Englisch: private accident insurance

Rechtlicher Disclaimer: Herausgeberin und Autor:innen haften nicht für die Richtigkeit der Angaben. Beiträge zu Rechtsfragen können aufgrund geänderter Rechtslage schnell veralten. Sie ersetzen keine individuelle Beratung.

Die private Unfallversicherung deckt Risiken im privaten und beruflichen Umfeld infolge von Unfällen, die zu Gesundheitsschäden führen.

Überblick

  1. 1 Zusammenfassung
  2. 2 Unfall
  3. 3 Invalidität
  4. 4 Unfallregulierung
  5. 5 Neubemessung
  6. 6 Ausschlüsse
  7. 7 Obliegenheiten
  8. 8 Rückzahlung der Versicherungsleistung

1 Zusammenfassung

Kernstück einer jeden Unfallversicherung ist die Invaliditätsleistung, die bei voraussichtlich dauerhafter Einschränkung der Leistungsfähigkeit infolge eines Unfalls gezahlt wird.
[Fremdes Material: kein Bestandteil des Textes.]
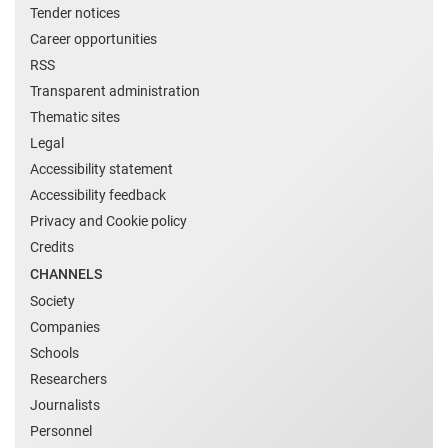
Tender notices
Career opportunities
RSS
Transparent administration
Thematic sites
Legal
Accessibility statement
Accessibility feedback
Privacy and Cookie policy
Credits
CHANNELS
Society
Companies
Schools
Researchers
Journalists
Personnel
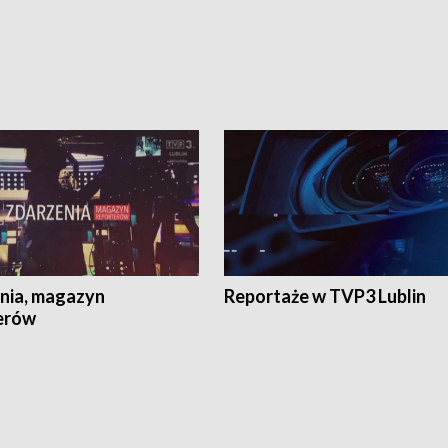
nia, magazyn
Reportaże w TVP3 Lublin
erów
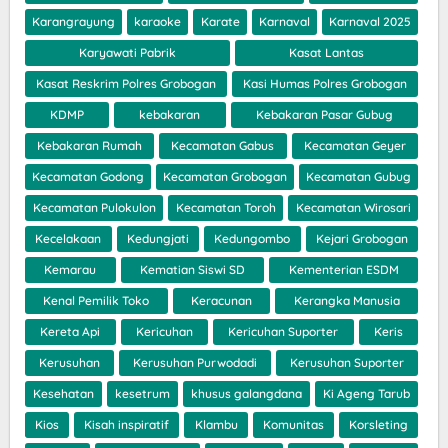
Karangrayung
karaoke
Karate
Karnaval
Karnaval 2025
Karyawati Pabrik
Kasat Lantas
Kasat Reskrim Polres Grobogan
Kasi Humas Polres Grobogan
KDMP
kebakaran
Kebakaran Pasar Gubug
Kebakaran Rumah
Kecamatan Gabus
Kecamatan Geyer
Kecamatan Godong
Kecamatan Grobogan
Kecamatan Gubug
Kecamatan Pulokulon
Kecamatan Toroh
Kecamatan Wirosari
Kecelakaan
Kedungjati
Kedungombo
Kejari Grobogan
Kemarau
Kematian Siswi SD
Kementerian ESDM
Kenal Pemilik Toko
Keracunan
Kerangka Manusia
Kereta Api
Kericuhan
Kericuhan Suporter
Keris
Kerusuhan
Kerusuhan Purwodadi
Kerusuhan Suporter
Kesehatan
kesetrum
khusus galangdana
Ki Ageng Tarub
Kios
Kisah inspiratif
Klambu
Komunitas
Korsleting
Häufig sind auch weitere Leistungen vereinbart, z.B. Krankenhaustagegeld, Genesungsgeld oder eine Todesfallleistung.

Wesentliche Bestimmungen zur Unfallversicherung sind gesetzlich geregelt (§§ 178 ff. VVG [Versicherungsvertragsgesetz]). Die jedem Versicherungsvertrag zugrunde liegenden Allgemeinen Unfallversicherungsbedingungen (AUB) enthalten weitere Leistungsvoraussetzungen, aber auch Leistungseinschränkungen und Ausschlusstatbestände.

2 Unfall

Der Unfallbegriff ist gesetzlich in § 178 VVG definiert und umschreibt ein plötzlich von außen auf den Körper der versicherten Person wirkendes Ereignis, durch welches diese unfreiwillig eine Gesundheitsschädigung erleidet. Neben klassischen Unfällen wie Stürzen, Kfz-Unfällen o.Ä. gibt es eine Vielzahl weiterer Ereignisse, die im alltäglichen Sprachgebrauch nicht als „Unfall“ angesehen werden, die aber dennoch unter die gesetzliche Unfalldefinition fallen.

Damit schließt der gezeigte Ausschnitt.